Sir Richard Francis Burton has often been described in his own lifetime as ‘the most interesting figure of the 19th century’. Bold to a fault, Burton travelled to Mecca and  Medina, he entered the forbidden African city of Harrar, explored the African Great Lakes, and shocked his readers with his candid travel accounts, replete with details about the sexual customs of the peoples he encountered.

Despite these adventures, Burton is probably best remembered for his translation of Alf Laylah Wa Laylah, commonly known as the Arabian Nights. These Arabic tales, cherished in Europe since the early 18th century, are often erotic in content, and in Burton’s unexpurgated translation they outraged Victorian England. Burton included numerous footnotes and a scholarly apparatus, offering a vivid picture of Arabian life, which set his translation apart from earlier English renderings.
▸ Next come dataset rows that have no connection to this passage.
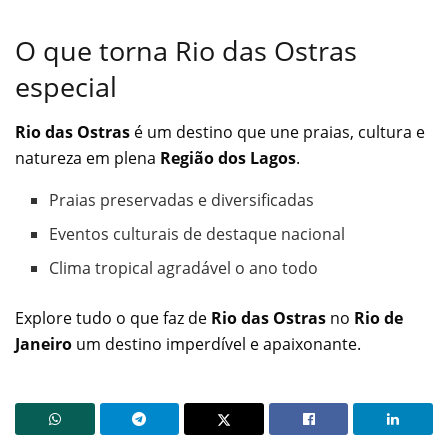
O que torna Rio das Ostras
especial
Rio das Ostras
é um destino que une praias, cultura e
natureza em plena
Região dos Lagos
.
Praias preservadas e diversificadas
Eventos culturais de destaque nacional
Clima tropical agradável o ano todo
Explore tudo o que faz de
Rio das Ostras
no
Rio de
Janeiro
um destino imperdível e apaixonante.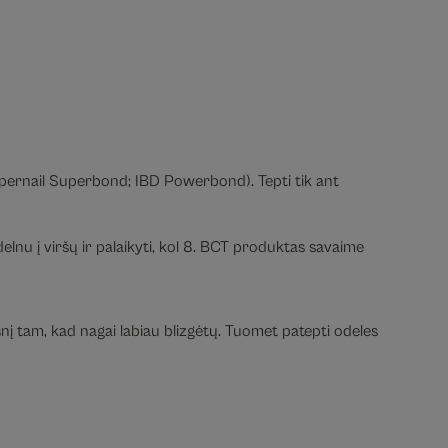
(Supernail Superbond; IBD Powerbond). Tepti tik ant
 delnu į viršų ir palaikyti, kol 8. BCT produktas savaime
ksnį tam, kad nagai labiau blizgėtų. Tuomet patepti odeles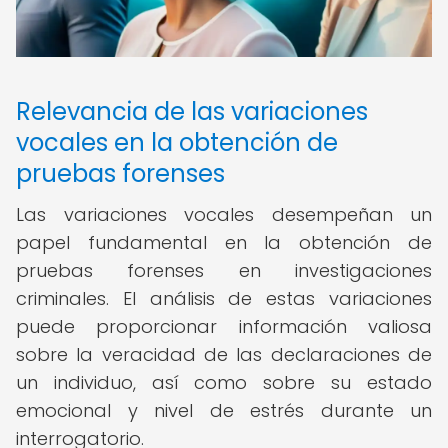
Relevancia de las variaciones
vocales en la obtención de
pruebas forenses
Las variaciones vocales desempeñan un
papel fundamental en la obtención de
pruebas forenses en investigaciones
criminales. El análisis de estas variaciones
puede proporcionar información valiosa
sobre la veracidad de las declaraciones de
un individuo, así como sobre su estado
emocional y nivel de estrés durante un
interrogatorio.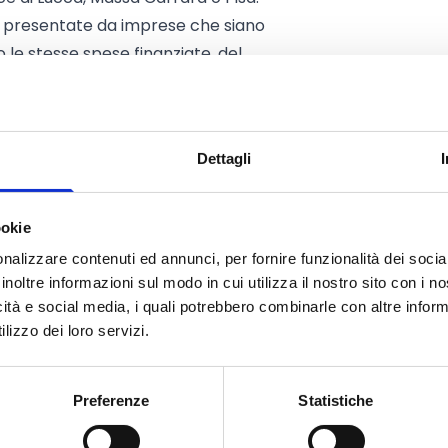
 presentate da imprese che siano
 le stesse spese finanziate, del
dozione di sistemi di gestione
Dettagli
ookie
 Euro
nalizzare contenuti ed annunci, per fornire funzionalità dei socia
0%
delle spese riconosciute come
inoltre informazioni sul modo in cui utilizza il nostro sito con i 
no ad un massimo di:
icità e social media, i quali potrebbero combinarle con altre inform
i elencate nell’Art. 3 (esclusa A7 –
lizzo dei loro servizi.
era A7) dell’art. 3)
Preferenze
Statistiche
ne integrata” finalizzati alla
The work was first printed in 1885-1888 in a limited edition of 1,000 copies by the ‘Kama Shastra Society’, a bogus society founded by Burton and Forster Fitzgerald Arbuthnot to publish (semi-)erotic Arabic and Indian texts.

At the London International Book Fair (24-26 May) Forum Rare Books (the Netherlands) will exhibit a set of this first edition, which includes a 4-page autograph letter signed by Isabel Burton to “Mr Heath” concerning subscribers of the Arabian Nights who haven’t paid yet. Since it is “quite impossible for a lady to ask for money”, Ms Burton urges her correspondent “to write and ask those who have not paid, if they would mind sending by return of post a cheque for the whole ten guineas [the price for the first 10 volumes], or returning me the 1st Vol intact”.

Isabel Arundell, longing for a wild and roving life, married Burton in 1861. She acted as his agent, wrote a number of books on her own account, and was responsible for the financial success of the Arabian Nights. She was an unconventional and intelligent woman, editing many of her Burton’s works. Yet, as she writes in the present letter, she “was not allowed to read” her husband’s Arabian Nights.